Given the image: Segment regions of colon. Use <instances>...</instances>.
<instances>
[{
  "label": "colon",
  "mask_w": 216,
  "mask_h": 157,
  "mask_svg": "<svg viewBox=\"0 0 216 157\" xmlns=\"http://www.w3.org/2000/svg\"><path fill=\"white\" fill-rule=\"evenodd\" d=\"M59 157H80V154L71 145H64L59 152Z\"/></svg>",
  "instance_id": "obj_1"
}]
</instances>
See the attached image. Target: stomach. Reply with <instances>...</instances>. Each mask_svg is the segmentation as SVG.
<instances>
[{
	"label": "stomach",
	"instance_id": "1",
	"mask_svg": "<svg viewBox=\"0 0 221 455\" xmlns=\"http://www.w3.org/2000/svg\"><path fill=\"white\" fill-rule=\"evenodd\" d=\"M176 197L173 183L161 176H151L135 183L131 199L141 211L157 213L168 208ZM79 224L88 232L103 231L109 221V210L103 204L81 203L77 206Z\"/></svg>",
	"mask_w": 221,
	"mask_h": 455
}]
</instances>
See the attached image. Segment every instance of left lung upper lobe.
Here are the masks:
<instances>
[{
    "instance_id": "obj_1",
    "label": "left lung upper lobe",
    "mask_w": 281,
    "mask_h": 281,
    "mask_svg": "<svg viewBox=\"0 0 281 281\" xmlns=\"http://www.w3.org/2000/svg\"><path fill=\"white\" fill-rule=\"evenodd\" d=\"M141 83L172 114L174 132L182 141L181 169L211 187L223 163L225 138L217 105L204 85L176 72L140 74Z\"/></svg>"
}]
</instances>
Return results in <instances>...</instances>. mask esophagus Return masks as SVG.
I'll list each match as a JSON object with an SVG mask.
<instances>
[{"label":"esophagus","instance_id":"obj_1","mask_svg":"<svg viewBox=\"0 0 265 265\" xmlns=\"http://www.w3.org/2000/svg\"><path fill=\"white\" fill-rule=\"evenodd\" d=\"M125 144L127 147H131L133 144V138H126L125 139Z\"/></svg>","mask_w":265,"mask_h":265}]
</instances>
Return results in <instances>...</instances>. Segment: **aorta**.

▶ [ACTIVITY]: Each line of the data has to be written out exactly as it appears.

▶ [WRITTEN SOLUTION]:
Given the image: Segment regions of colon. Use <instances>...</instances>.
<instances>
[{
  "label": "colon",
  "mask_w": 216,
  "mask_h": 157,
  "mask_svg": "<svg viewBox=\"0 0 216 157\" xmlns=\"http://www.w3.org/2000/svg\"><path fill=\"white\" fill-rule=\"evenodd\" d=\"M59 157H80V154L71 145H64L59 152Z\"/></svg>",
  "instance_id": "obj_1"
}]
</instances>
See the attached image. Target: stomach. Reply with <instances>...</instances>. Each mask_svg is the segmentation as SVG.
<instances>
[{
	"label": "stomach",
	"instance_id": "1",
	"mask_svg": "<svg viewBox=\"0 0 221 455\" xmlns=\"http://www.w3.org/2000/svg\"><path fill=\"white\" fill-rule=\"evenodd\" d=\"M176 197L173 183L161 176H151L135 183L131 199L141 211L157 213L168 208ZM79 224L88 232L103 231L109 221V210L103 204L81 203L77 206Z\"/></svg>",
	"mask_w": 221,
	"mask_h": 455
}]
</instances>
See the attached image. Segment every instance of left lung upper lobe.
Here are the masks:
<instances>
[{
    "instance_id": "obj_1",
    "label": "left lung upper lobe",
    "mask_w": 281,
    "mask_h": 281,
    "mask_svg": "<svg viewBox=\"0 0 281 281\" xmlns=\"http://www.w3.org/2000/svg\"><path fill=\"white\" fill-rule=\"evenodd\" d=\"M141 83L172 114L174 132L182 141L181 169L211 187L223 163L225 138L217 105L204 85L176 72L140 74Z\"/></svg>"
}]
</instances>
Return results in <instances>...</instances>. mask esophagus Return masks as SVG.
I'll list each match as a JSON object with an SVG mask.
<instances>
[{"label":"esophagus","instance_id":"obj_1","mask_svg":"<svg viewBox=\"0 0 265 265\" xmlns=\"http://www.w3.org/2000/svg\"><path fill=\"white\" fill-rule=\"evenodd\" d=\"M125 144L127 147H131L133 144V138H126L125 139Z\"/></svg>","mask_w":265,"mask_h":265}]
</instances>
Return results in <instances>...</instances>. Segment: **aorta**.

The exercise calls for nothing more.